Le lancement d’une chaîne de télévision russe en France sème la panique
Par R. Mahmoudi – Le lancement officiel, lundi, de la chaîne russe d’info en continu RT dans sa version française a été vécu, en France, comme un acte d’invasion mais, surtout, indirectement, comme une entrée en scène d’un concurrent qui risque de mettre à mal les médias locaux et occidentaux qui avaient jusque-là le monopole sur la fabrication de l’opinion, et de rafler ainsi des parts de marché. Le succès des versions espagnole, anglaise et arabe de cette chaîne inquiète au plus haut point.

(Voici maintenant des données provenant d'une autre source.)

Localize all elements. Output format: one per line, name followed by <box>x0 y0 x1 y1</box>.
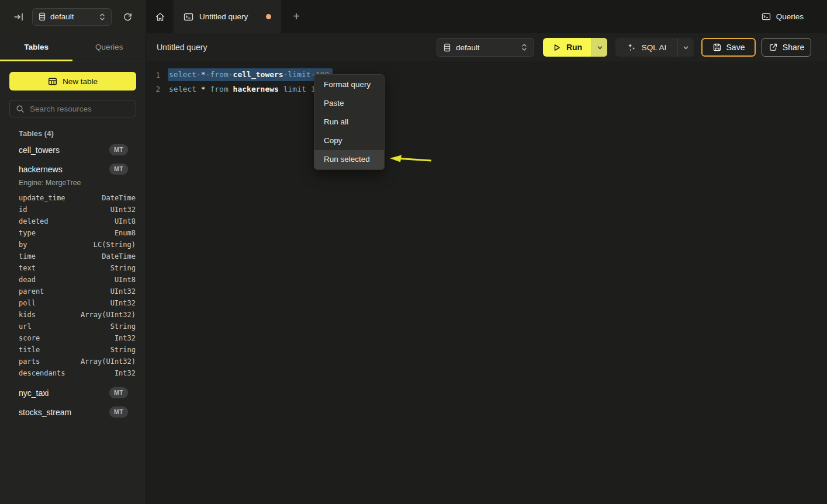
column-type: String <box>110 322 136 331</box>
new-tab-button[interactable]: + <box>284 0 309 33</box>
whitespace: · <box>283 70 288 79</box>
column-type: UInt8 <box>115 217 136 225</box>
column-name: url <box>19 322 32 331</box>
column-row: idUInt32 <box>19 204 136 215</box>
column-type: Array(UInt32) <box>81 357 136 366</box>
token-kw: select <box>169 70 196 79</box>
refresh-icon <box>123 12 133 22</box>
token-kw: limit <box>283 85 306 93</box>
save-button[interactable]: Save <box>701 38 756 57</box>
top-bar-left: default <box>0 0 146 33</box>
engine-badge: MT <box>109 387 128 398</box>
share-button-label: Share <box>783 43 804 52</box>
table-row[interactable]: nyc_taxiMT <box>0 383 146 402</box>
new-table-button[interactable]: New table <box>9 72 136 91</box>
play-icon <box>552 43 561 52</box>
home-icon <box>155 12 165 22</box>
tables-list: cell_towersMThackernewsMTEngine: MergeTr… <box>0 140 146 422</box>
token-kw: select <box>169 85 196 93</box>
menu-item-run-all[interactable]: Run all <box>314 113 384 131</box>
column-type: UInt8 <box>115 276 136 284</box>
sql-ai-options-button[interactable] <box>677 38 694 57</box>
terminal-icon <box>184 12 193 22</box>
column-row: partsArray(UInt32) <box>19 356 136 367</box>
column-name: descendants <box>19 369 65 377</box>
run-options-button[interactable] <box>591 38 607 57</box>
sql-ai-label: SQL AI <box>642 43 666 52</box>
column-name: parts <box>19 357 40 366</box>
query-database-selector[interactable]: default <box>437 38 534 57</box>
top-bar: default <box>0 0 827 33</box>
column-name: type <box>19 229 36 237</box>
query-header: Untitled query default <box>146 33 827 61</box>
column-type: UInt32 <box>110 206 136 214</box>
column-row: byLC(String) <box>19 239 136 251</box>
code-text: select * from hackernews limit 100 <box>169 85 324 93</box>
column-name: kids <box>19 311 36 319</box>
line-number: 2 <box>146 85 160 93</box>
column-row: textString <box>19 262 136 274</box>
sql-editor[interactable]: 1select·*·from·cell_towers·limit·1002sel… <box>146 61 827 504</box>
column-name: parent <box>19 287 44 296</box>
code-line[interactable]: 2select * from hackernews limit 100 <box>146 82 827 96</box>
whitespace <box>196 85 201 93</box>
token-kw: limit <box>288 70 311 79</box>
token-op: * <box>201 85 206 93</box>
chevron-up-down-icon <box>521 43 528 52</box>
column-type: UInt32 <box>110 287 136 296</box>
active-tab-underline <box>0 60 72 61</box>
whitespace: · <box>229 70 233 79</box>
table-row[interactable]: hackernewsMT <box>0 159 146 179</box>
column-row: typeEnum8 <box>19 227 136 239</box>
whitespace <box>229 85 233 93</box>
new-table-label: New table <box>63 77 98 86</box>
code-lines: 1select·*·from·cell_towers·limit·1002sel… <box>146 68 827 96</box>
collapse-sidebar-icon <box>13 12 24 22</box>
engine-badge: MT <box>109 406 128 418</box>
home-button[interactable] <box>146 0 174 33</box>
menu-item-copy[interactable]: Copy <box>314 131 384 150</box>
menu-item-run-selected[interactable]: Run selected <box>314 150 384 169</box>
table-row[interactable]: stocks_streamMT <box>0 402 146 422</box>
database-selector[interactable]: default <box>32 8 112 26</box>
column-name: by <box>19 241 27 249</box>
query-database-value: default <box>456 43 480 52</box>
column-type: Enum8 <box>115 229 136 237</box>
share-icon <box>769 43 778 52</box>
engine-badge: MT <box>109 164 128 175</box>
column-row: deletedUInt8 <box>19 215 136 227</box>
table-name: stocks_stream <box>19 408 71 417</box>
table-row[interactable]: cell_towersMT <box>0 140 146 159</box>
queries-button[interactable]: Queries <box>762 0 804 33</box>
column-name: score <box>19 334 40 342</box>
engine-badge: MT <box>109 144 128 155</box>
column-row: parentUInt32 <box>19 286 136 297</box>
database-icon <box>443 43 451 52</box>
token-kw: from <box>210 85 228 93</box>
column-type: Array(UInt32) <box>81 311 136 319</box>
sidebar-tab-queries[interactable]: Queries <box>73 33 146 61</box>
sidebar-tab-tables[interactable]: Tables <box>0 33 73 61</box>
run-button[interactable]: Run <box>543 38 591 57</box>
run-button-label: Run <box>566 43 582 52</box>
column-name: update_time <box>19 194 65 202</box>
refresh-button[interactable] <box>120 9 135 25</box>
chevron-up-down-icon <box>99 12 106 22</box>
token-tbl: hackernews <box>233 85 279 93</box>
tab-untitled-query[interactable]: Untitled query <box>174 0 281 33</box>
tab-label: Untitled query <box>199 12 248 21</box>
menu-item-paste[interactable]: Paste <box>314 94 384 113</box>
column-type: String <box>110 264 136 272</box>
share-button[interactable]: Share <box>762 38 811 57</box>
code-line[interactable]: 1select·*·from·cell_towers·limit·100 <box>146 68 827 82</box>
menu-item-format-query[interactable]: Format query <box>314 75 384 94</box>
search-input[interactable]: Search resources <box>9 100 136 117</box>
sql-ai-button[interactable]: SQL AI <box>615 38 677 57</box>
sidebar: Tables Queries New table Search resource… <box>0 33 146 504</box>
column-type: UInt32 <box>110 299 136 307</box>
column-name: title <box>19 346 40 354</box>
whitespace <box>279 85 283 93</box>
collapse-sidebar-button[interactable] <box>12 10 26 24</box>
search-placeholder: Search resources <box>30 105 92 113</box>
token-op: * <box>201 70 206 79</box>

L’agence AFP a été le premier média à rappeler les lourdes appréhensions qui avaient accompagné la mise en œuvre de ce projet, et exprimé ouvertement par le président, Emmanuel Macron, lequel avait accusé deux médias russes, RT et l’agence Sputnik, d’avoir essayé d’influencer le cours de l’élection présidentielle en France, en les qualifiant d’«organes d’influence et de propagande mensongère». Macron s’alignait sur la position de Washington qui considère RT comme un organe de «propagande pro-Kremlin».
Il est clair que les Français ne veulent pas d’un média qui répercute la ligne politique connue de Moscou sur les grandes questions internationales, à commencer par celles inhérentes aux conflits du Moyen-Orient. Alors, ils espérèrent que les responsables de cette chaîne pourront se donner le temps de «prouver au monde francophone son indépendance». A défait de quoi, l’épée de Damoclès, la censure officielle du Conseil supérieur de l’audiovisuel (CSA), sera appliquée au moindre «faux pas». Comme en Grande-Bretagne, où l’instance de régulation de l’audiovisuel (Ofcom) a déjà émis 14 mises en demeure contre RT et l’a menacée de sanction, pour des sujets notamment sur la Syrie et l’Ukraine. Aux Etats-Unis, les autorités ont forcé la chaîne à s’enregistrer comme «agent de l’étranger». La Russie a aussitôt riposté en enregistrant en tant qu’«agents de l’étranger» des radios financées par le Congrès américain.
Le CSA a déjà fait savoir, par la voix de son président, qu’il observerait «constamment» les programmes de RT et agirait avec «promptitude» en cas d’«anomalies», mais sans préciser lesquelles et dans quelles proportions. Car toute la question est là : quelles sont les limites de la liberté d’expression en France ?
R. M.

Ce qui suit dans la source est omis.